What the task requires: Gather the lines below that include the string "Batu", copying each in full.

The data:
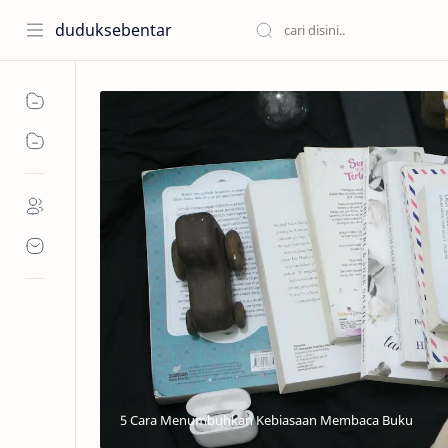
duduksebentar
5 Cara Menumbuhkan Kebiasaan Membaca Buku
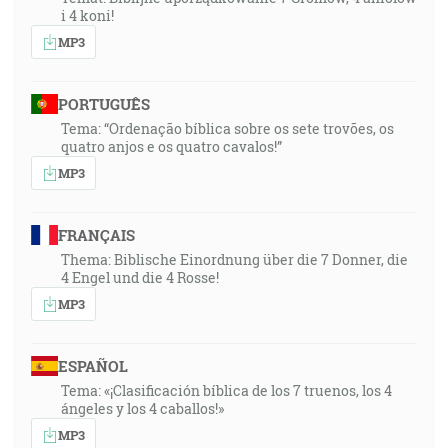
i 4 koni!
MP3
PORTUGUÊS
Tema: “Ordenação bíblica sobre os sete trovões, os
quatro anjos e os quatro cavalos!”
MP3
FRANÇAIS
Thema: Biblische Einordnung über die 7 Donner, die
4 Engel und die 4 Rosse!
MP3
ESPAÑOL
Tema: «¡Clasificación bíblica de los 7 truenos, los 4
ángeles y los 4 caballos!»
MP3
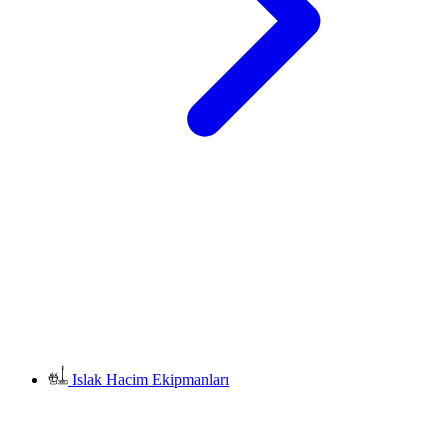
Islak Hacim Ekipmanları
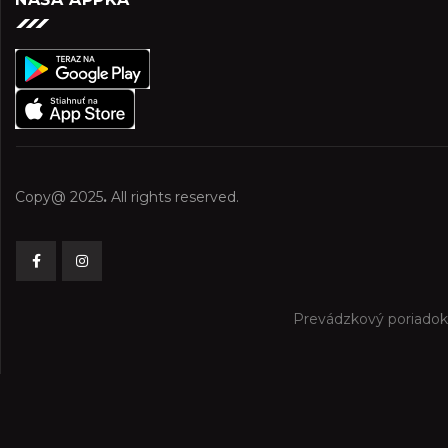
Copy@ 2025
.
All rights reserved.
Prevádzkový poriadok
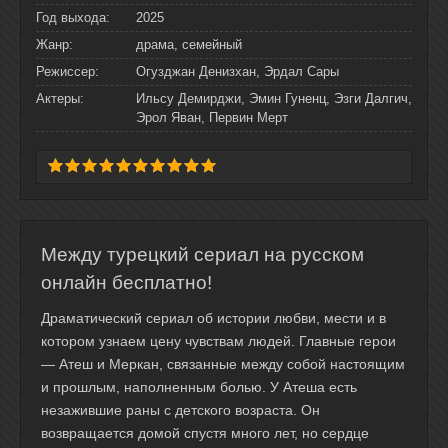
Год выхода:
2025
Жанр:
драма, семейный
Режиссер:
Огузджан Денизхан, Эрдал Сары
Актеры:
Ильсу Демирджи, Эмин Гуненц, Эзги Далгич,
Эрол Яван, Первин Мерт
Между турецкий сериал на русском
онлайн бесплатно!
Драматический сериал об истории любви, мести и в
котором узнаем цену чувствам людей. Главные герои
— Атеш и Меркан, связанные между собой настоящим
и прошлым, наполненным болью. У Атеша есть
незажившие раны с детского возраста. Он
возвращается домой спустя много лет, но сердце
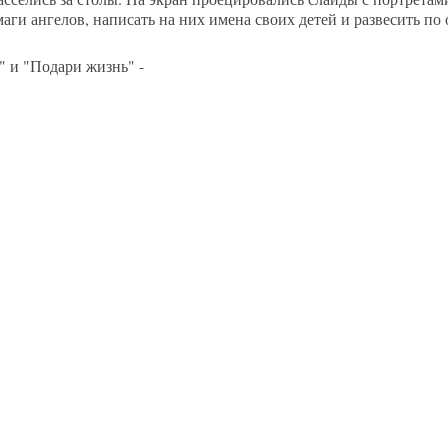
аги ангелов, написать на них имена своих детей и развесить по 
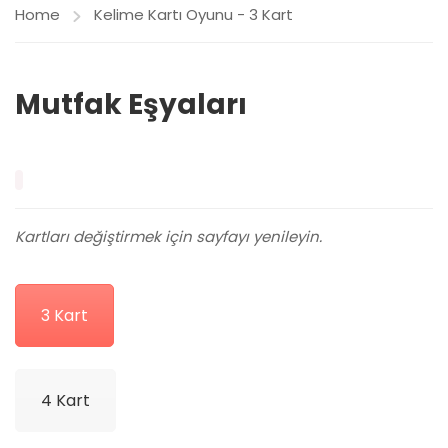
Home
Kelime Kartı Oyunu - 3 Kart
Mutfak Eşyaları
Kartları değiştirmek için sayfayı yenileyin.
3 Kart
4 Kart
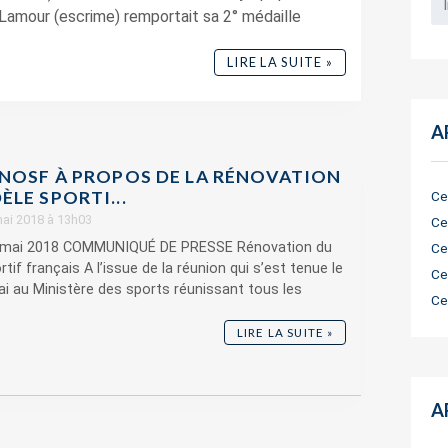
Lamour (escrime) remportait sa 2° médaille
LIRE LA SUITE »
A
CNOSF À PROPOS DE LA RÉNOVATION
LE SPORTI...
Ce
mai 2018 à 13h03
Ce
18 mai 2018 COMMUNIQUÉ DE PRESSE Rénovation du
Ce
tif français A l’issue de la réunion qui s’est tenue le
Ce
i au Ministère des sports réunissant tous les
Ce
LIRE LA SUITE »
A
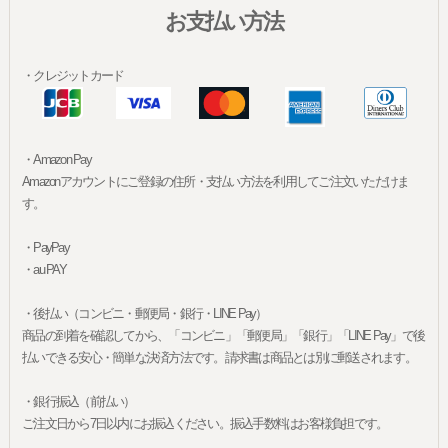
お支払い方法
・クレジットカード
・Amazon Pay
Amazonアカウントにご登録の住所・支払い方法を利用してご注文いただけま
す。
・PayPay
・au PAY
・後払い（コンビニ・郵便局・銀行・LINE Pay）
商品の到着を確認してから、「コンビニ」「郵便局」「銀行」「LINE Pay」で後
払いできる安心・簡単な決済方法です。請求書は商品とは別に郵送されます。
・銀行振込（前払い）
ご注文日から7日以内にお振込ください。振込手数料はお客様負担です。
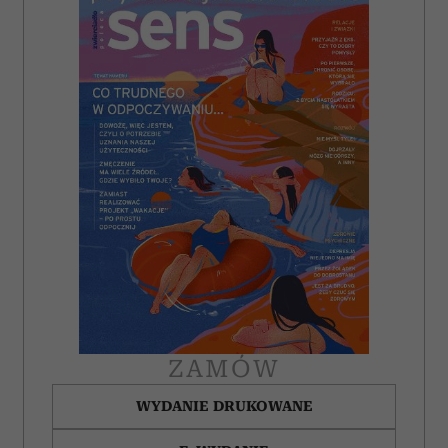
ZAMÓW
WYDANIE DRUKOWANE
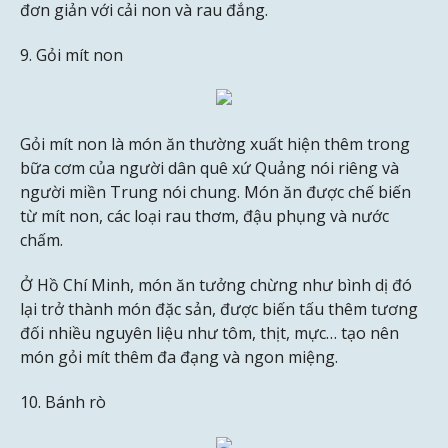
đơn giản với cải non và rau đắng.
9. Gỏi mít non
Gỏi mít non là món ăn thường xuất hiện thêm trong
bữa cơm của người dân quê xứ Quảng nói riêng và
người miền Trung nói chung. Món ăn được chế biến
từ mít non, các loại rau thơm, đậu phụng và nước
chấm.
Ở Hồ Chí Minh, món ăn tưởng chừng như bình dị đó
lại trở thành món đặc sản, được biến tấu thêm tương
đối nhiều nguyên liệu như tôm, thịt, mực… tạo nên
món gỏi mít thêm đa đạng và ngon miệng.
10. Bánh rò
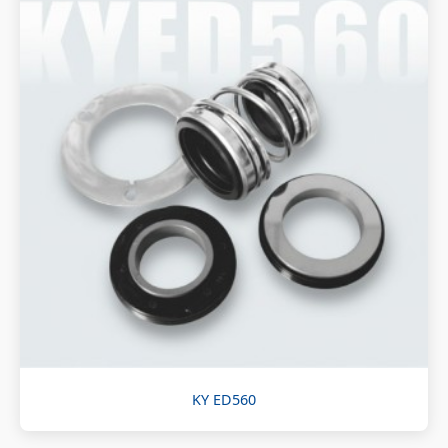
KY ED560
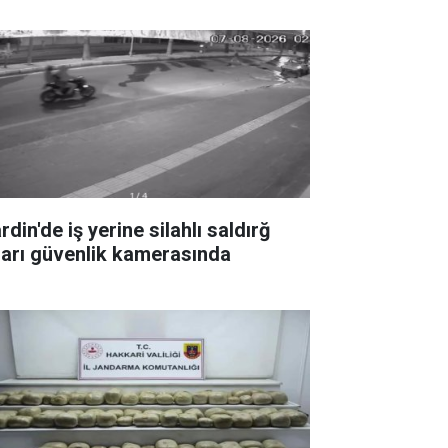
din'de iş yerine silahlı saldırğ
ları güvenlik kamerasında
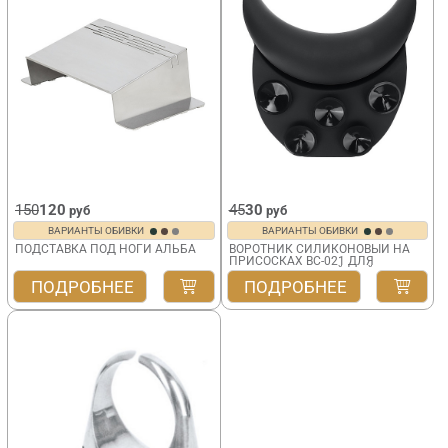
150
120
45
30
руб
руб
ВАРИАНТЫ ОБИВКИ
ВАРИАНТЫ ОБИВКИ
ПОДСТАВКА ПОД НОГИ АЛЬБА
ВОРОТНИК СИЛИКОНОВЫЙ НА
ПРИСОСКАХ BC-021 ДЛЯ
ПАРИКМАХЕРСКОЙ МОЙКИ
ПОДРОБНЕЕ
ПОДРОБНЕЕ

==

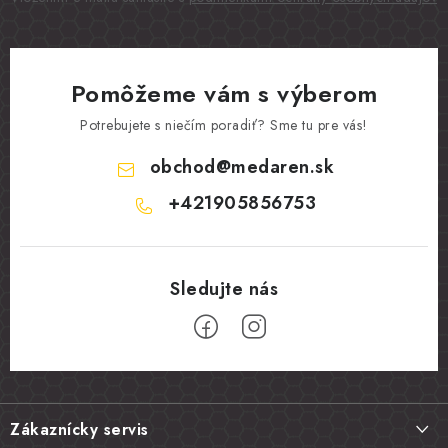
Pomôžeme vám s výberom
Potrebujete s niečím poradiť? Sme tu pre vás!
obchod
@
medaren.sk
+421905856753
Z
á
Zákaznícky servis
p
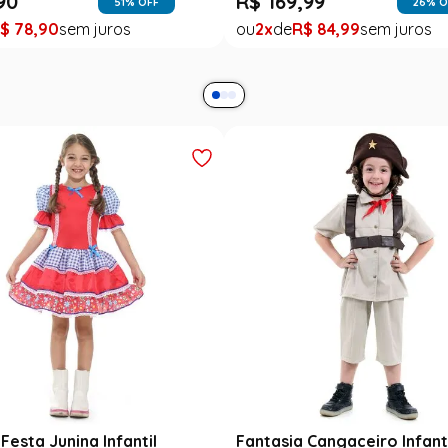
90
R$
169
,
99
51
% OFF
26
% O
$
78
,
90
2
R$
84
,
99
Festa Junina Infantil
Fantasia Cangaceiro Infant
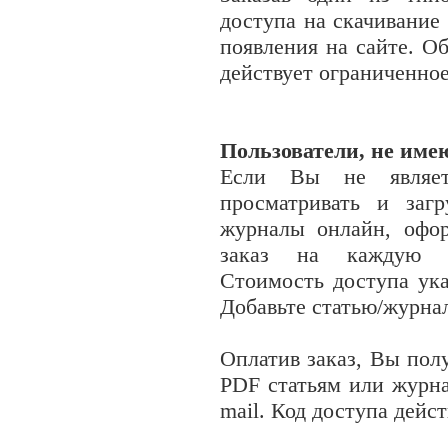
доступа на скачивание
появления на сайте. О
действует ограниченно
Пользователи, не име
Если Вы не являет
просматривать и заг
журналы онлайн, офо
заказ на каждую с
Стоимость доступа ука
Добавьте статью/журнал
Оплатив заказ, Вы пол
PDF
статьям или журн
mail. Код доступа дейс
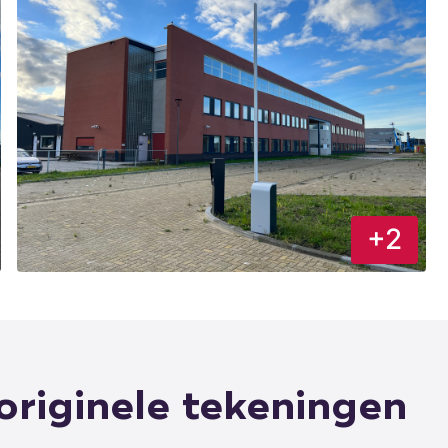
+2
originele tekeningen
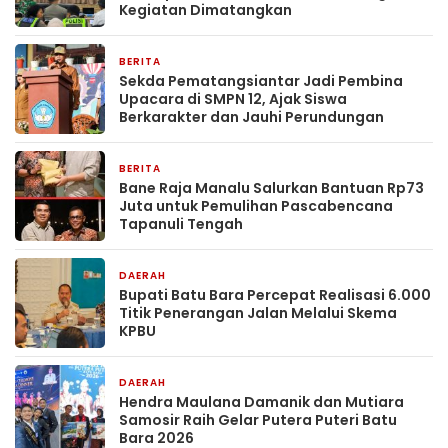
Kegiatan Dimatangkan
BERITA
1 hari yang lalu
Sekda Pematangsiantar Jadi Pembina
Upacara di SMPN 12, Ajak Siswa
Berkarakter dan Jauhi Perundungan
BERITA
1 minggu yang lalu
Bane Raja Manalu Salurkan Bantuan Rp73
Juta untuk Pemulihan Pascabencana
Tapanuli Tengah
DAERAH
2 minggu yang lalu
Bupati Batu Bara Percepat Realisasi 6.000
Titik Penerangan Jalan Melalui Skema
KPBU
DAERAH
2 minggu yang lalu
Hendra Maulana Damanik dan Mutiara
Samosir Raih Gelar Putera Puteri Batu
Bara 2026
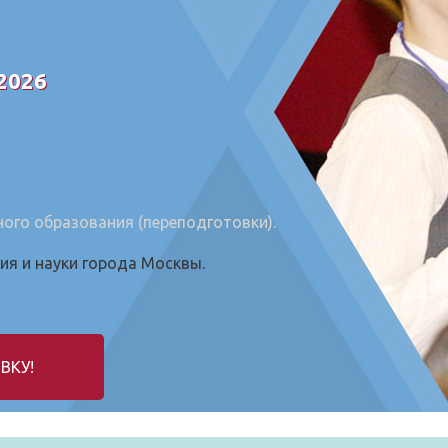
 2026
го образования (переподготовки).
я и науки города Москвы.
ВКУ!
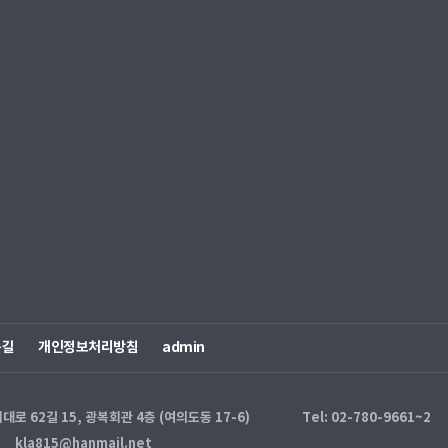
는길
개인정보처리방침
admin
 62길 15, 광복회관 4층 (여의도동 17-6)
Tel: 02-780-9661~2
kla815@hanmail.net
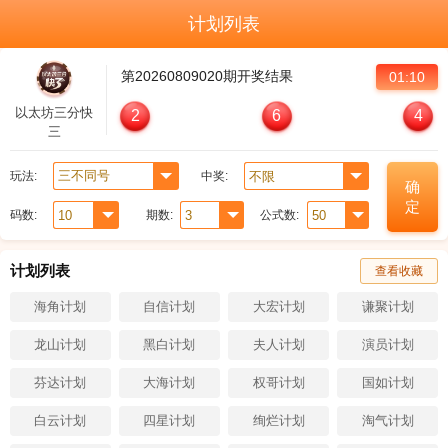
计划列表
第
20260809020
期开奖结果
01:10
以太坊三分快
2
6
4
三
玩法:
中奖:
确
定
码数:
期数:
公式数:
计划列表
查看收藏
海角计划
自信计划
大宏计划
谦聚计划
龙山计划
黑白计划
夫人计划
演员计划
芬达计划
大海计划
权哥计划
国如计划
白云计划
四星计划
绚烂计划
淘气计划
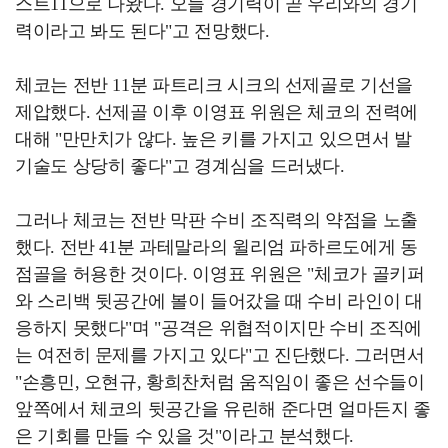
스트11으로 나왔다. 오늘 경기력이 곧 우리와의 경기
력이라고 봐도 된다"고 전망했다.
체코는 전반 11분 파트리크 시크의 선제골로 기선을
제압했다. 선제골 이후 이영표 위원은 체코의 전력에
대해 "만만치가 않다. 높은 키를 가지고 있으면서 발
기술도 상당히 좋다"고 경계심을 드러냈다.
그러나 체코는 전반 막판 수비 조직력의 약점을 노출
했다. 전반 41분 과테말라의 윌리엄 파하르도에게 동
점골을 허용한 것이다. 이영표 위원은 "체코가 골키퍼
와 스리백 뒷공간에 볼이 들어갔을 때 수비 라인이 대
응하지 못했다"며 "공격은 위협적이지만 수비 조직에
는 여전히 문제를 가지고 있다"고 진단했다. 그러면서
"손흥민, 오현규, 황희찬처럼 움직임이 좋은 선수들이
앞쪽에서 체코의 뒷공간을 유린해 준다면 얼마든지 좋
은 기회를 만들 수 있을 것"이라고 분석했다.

Response to the task:
Bupati Batu Bara Percepat Realisasi 6.000
Samosir Raih Gelar Putera Puteri Batu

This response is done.